** SOURCE DATA follows **

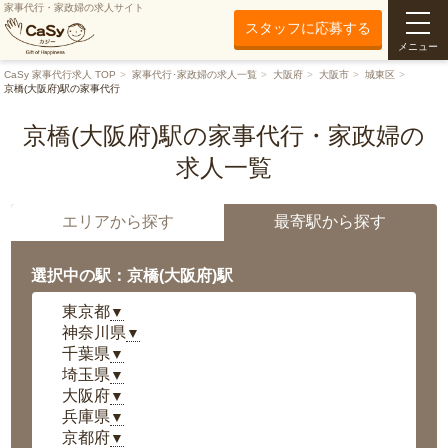
家事代行・家政婦の求人サイト
スタッフに応募する
メニュー
CaSy 家事代行求人 TOP
家事代行･家政婦の求人一覧
大阪府
大阪市
城東区
京橋(大阪府)駅の家事代行
京橋(大阪府)駅の家事代行・家政婦の
求人一覧
エリアから探す
最寄駅から探す
選択中の駅：京橋(大阪府)駅
東京都
▼
神奈川県
▼
千葉県
▼
埼玉県
▼
大阪府
▼
兵庫県
▼
京都府
▼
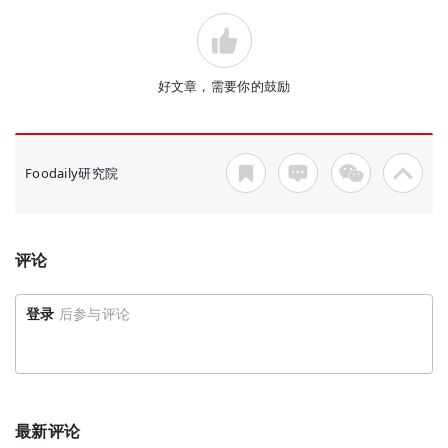
好文章，需要你的鼓励
Foodaily研究院
评论
登录
后参与评论
最新评论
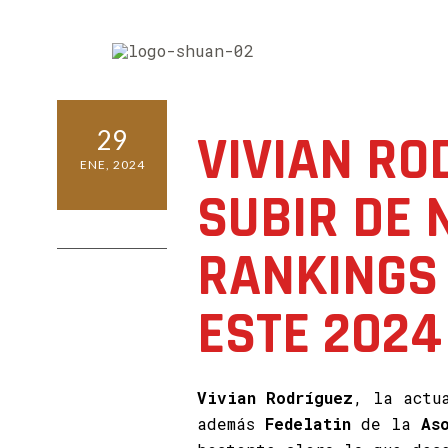
29
VIVIAN RO
ENE, 2024
SUBIR DE 
0 COMMENTS
RANKINGS
ESTE 2024
Vivian Rodríguez
, la actu
además
Fedelatin
de la
As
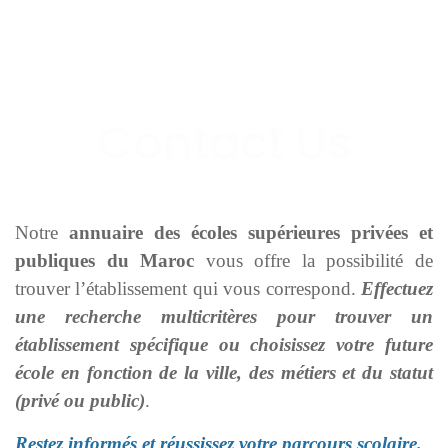
Notre
annuaire des écoles supérieures privées et
publiques du Maroc
vous offre la possibilité de
trouver l’établissement qui vous correspond.
Effectuez
une recherche multicritères pour trouver un
établissement spécifique ou choisissez votre future
école en fonction de la ville, des métiers et du statut
(privé ou public)
.
Restez informés et réussissez votre parcours scolaire.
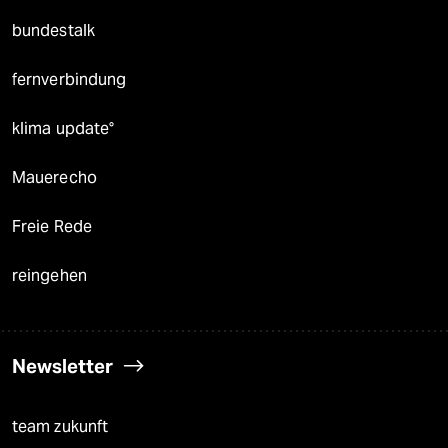
bundestalk
fernverbindung
klima update°
Mauerecho
Freie Rede
reingehen
Newsletter
team zukunft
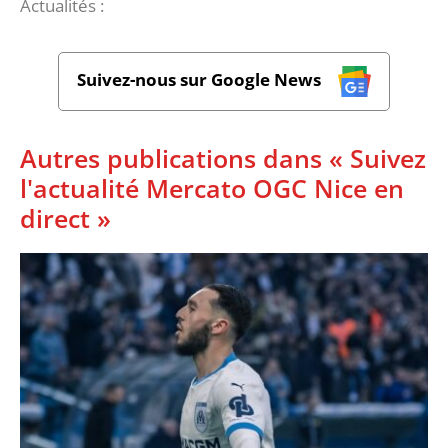
Actualités :
Suivez-nous sur Google News
Autres publications dans « Suivez
l'actualité Mercato OGC Nice en
direct »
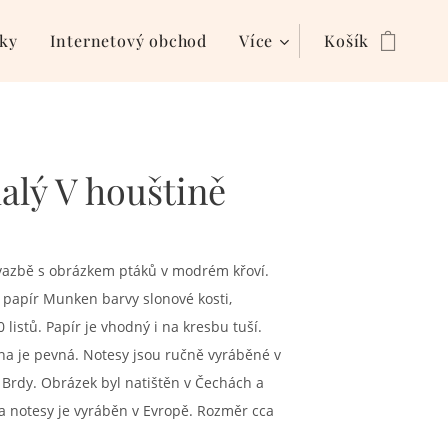
ky
Internetový obchod
Více
Košík
alý V houštině
vazbě s obrázkem ptáků v modrém křoví.
ý papír Munken barvy slonové kosti,
 listů. Papír je vhodný i na kresbu tuší.
ana je pevná. Notesy jsou ručně vyráběné v
 Brdy. Obrázek byl natištěn v Čechách a
a notesy je vyráběn v Evropě. Rozměr cca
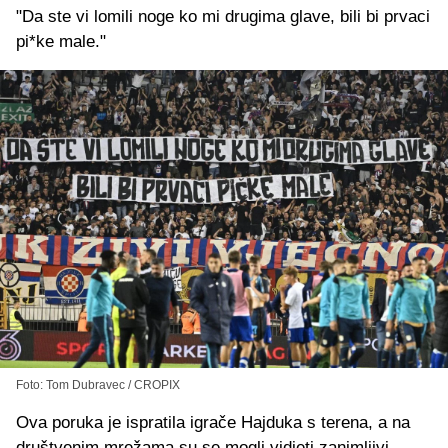
"Da ste vi lomili noge ko mi drugima glave, bili bi prvaci
pi*ke male."
Foto: Tom Dubravec / CROPIX
Ova poruka je ispratila igrače Hajduka s terena, a na
društvenim mrežama su se mogli vidjeti zanimljivi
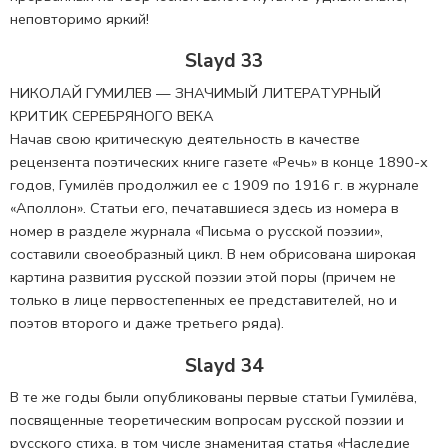
неповторимо яркий!
Slayd 33
НИКОЛАЙ ГУМИЛЕВ — ЗНАЧИМЫЙ ЛИТЕРАТУРНЫЙ
КРИТИК СЕРЕБРЯНОГО ВЕКА
Начав свою критическую деятельность в качестве
рецензента поэтических книге газете «Речь» в конце 1890-х
годов, Гумилёв продолжил ее с 1909 по 1916 г. в журнале
«Аполлон». Статьи его, печатавшиеся здесь из номера в
номер в разделе журнала «Письма о русской поэзии»,
составили своеобразный цикл. В нем обрисована широкая
картина развития русской поэзии этой поры (причем не
только в лице первостепенных ее представителей, но и
поэтов второго и даже третьего ряда).
Slayd 34
В те же годы были опубликованы первые статьи Гумилёва,
посвященные теоретическим вопросам русской поэзии и
русского стиха, в том числе знаменитая статья «Наследие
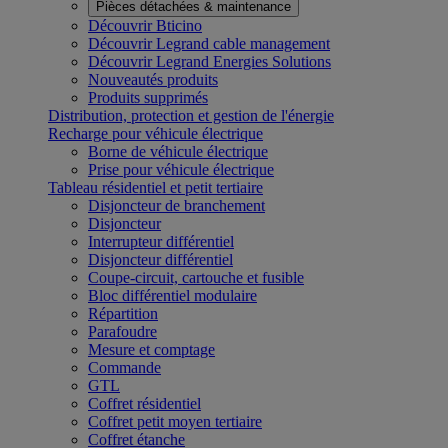
Pièces détachées & maintenance
Découvrir Bticino
Découvrir Legrand cable management
Découvrir Legrand Energies Solutions
Nouveautés produits
Produits supprimés
Distribution, protection et gestion de l'énergie
Recharge pour véhicule électrique
Borne de véhicule électrique
Prise pour véhicule électrique
Tableau résidentiel et petit tertiaire
Disjoncteur de branchement
Disjoncteur
Interrupteur différentiel
Disjoncteur différentiel
Coupe-circuit, cartouche et fusible
Bloc différentiel modulaire
Répartition
Parafoudre
Mesure et comptage
Commande
GTL
Coffret résidentiel
Coffret petit moyen tertiaire
Coffret étanche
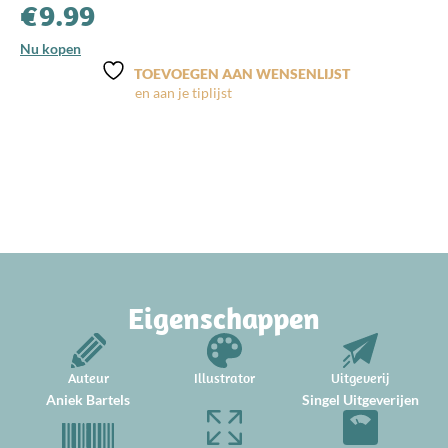
€
9.99
Nu kopen
TOEVOEGEN AAN WENSENLIJST
Eigenschappen
Auteur
Illustrator
Uitgeverij
Aniek Bartels
Singel Uitgeverijen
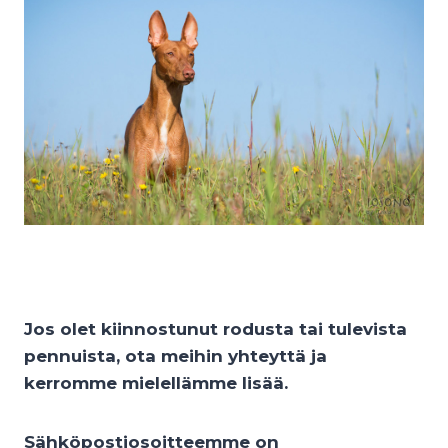
Jos olet kiinnostunut rodusta tai tulevista
pennuista, ota meihin yhteyttä ja
kerromme mielellämme lisää.
Sähköpostiosoitteemme on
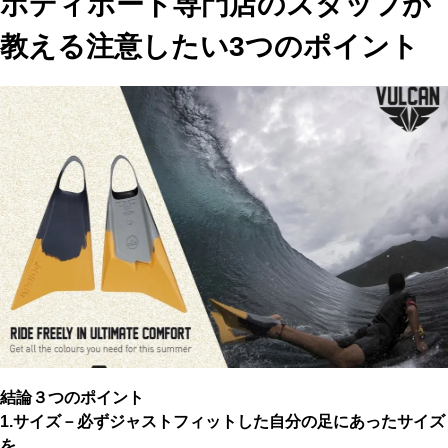
ボディボード専門店のスタッフが
教える注意したい3つのポイント
結論３つのポイント
1.サイズ－必ずジャストフィットした自分の足にあったサイズ
を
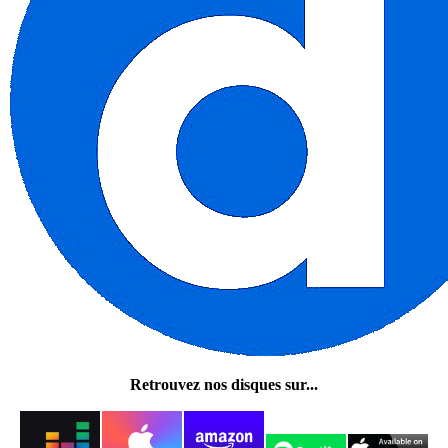
Retrouvez nos disques sur...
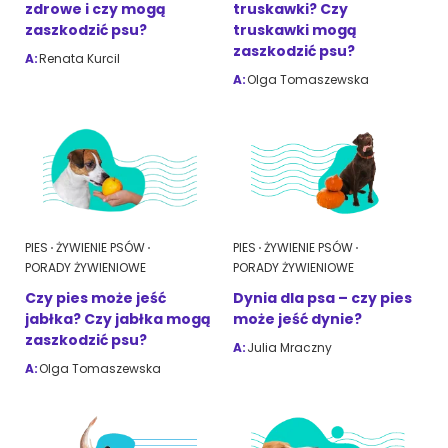
zdrowe i czy mogą
truskawki? Czy
zaszkodzić psu?
truskawki mogą
zaszkodzić psu?
A:
Renata Kurcil
ZoociaLove News
A:
Olga Tomaszewska
PIES
ŻYWIENIE PSÓW
PIES
ŻYWIENIE PSÓW
PORADY ŻYWIENIOWE
PORADY ŻYWIENIOWE
Czy pies może jeść
Dynia dla psa – czy pies
jabłka? Czy jabłka mogą
może jeść dynie?
zaszkodzić psu?
A:
Julia Mraczny
A:
Olga Tomaszewska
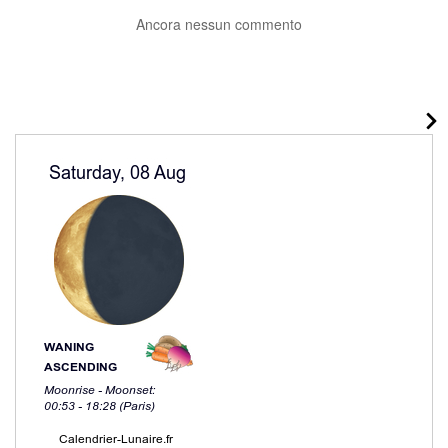
Ancora nessun commento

** End of SOURCE DATA **

* **ACTIVITY**: Your answer should be the lines from the opening of the records through the line with "Foto: Tom Dubravec / CROPIX", both ends retyped exactly and pictures left out.

* **THE ANSWER**:
家事代行・家政婦の求人サイト
スタッフに応募する
メニュー
CaSy 家事代行求人 TOP
家事代行･家政婦の求人一覧
大阪府
大阪市
城東区
京橋(大阪府)駅の家事代行
京橋(大阪府)駅の家事代行・家政婦の
求人一覧
エリアから探す
最寄駅から探す
選択中の駅：京橋(大阪府)駅
東京都
▼
神奈川県
▼
千葉県
▼
埼玉県
▼
大阪府
▼
兵庫県
▼
京都府
▼
好文章，需要你的鼓励
Foodaily研究院
评论
登录
后参与评论
最新评论
29
VIVIAN RO
ENE, 2024
SUBIR DE 
0 COMMENTS
RANKINGS
ESTE 2024
Vivian Rodríguez
, la actu
además
Fedelatin
de la
As
Notre
annuaire des écoles supérieures privées et
publiques du Maroc
vous offre la possibilité de
trouver l’établissement qui vous correspond.
Effectuez
une recherche multicritères pour trouver un
établissement spécifique ou choisissez votre future
école en fonction de la ville, des métiers et du statut
(privé ou public)
.
Restez informés et réussissez votre parcours scolaire.
bundestalk
fernverbindung
klima update°
Mauerecho
Freie Rede
reingehen
Newsletter
team zukunft
Actualités :
Suivez-nous sur Google News
Autres publications dans « Suivez
l'actualité Mercato OGC Nice en
direct »
ky
Internetový obchod
Více
Košík
alý V houštině
vazbě s obrázkem ptáků v modrém křoví.
ý papír Munken barvy slonové kosti,
 listů. Papír je vhodný i na kresbu tuší.
ana je pevná. Notesy jsou ručně vyráběné v
 Brdy. Obrázek byl natištěn v Čechách a
a notesy je vyráběn v Evropě. Rozměr cca
"Da ste vi lomili noge ko mi drugima glave, bili bi prvaci
pi*ke male."
Foto: Tom Dubravec / CROPIX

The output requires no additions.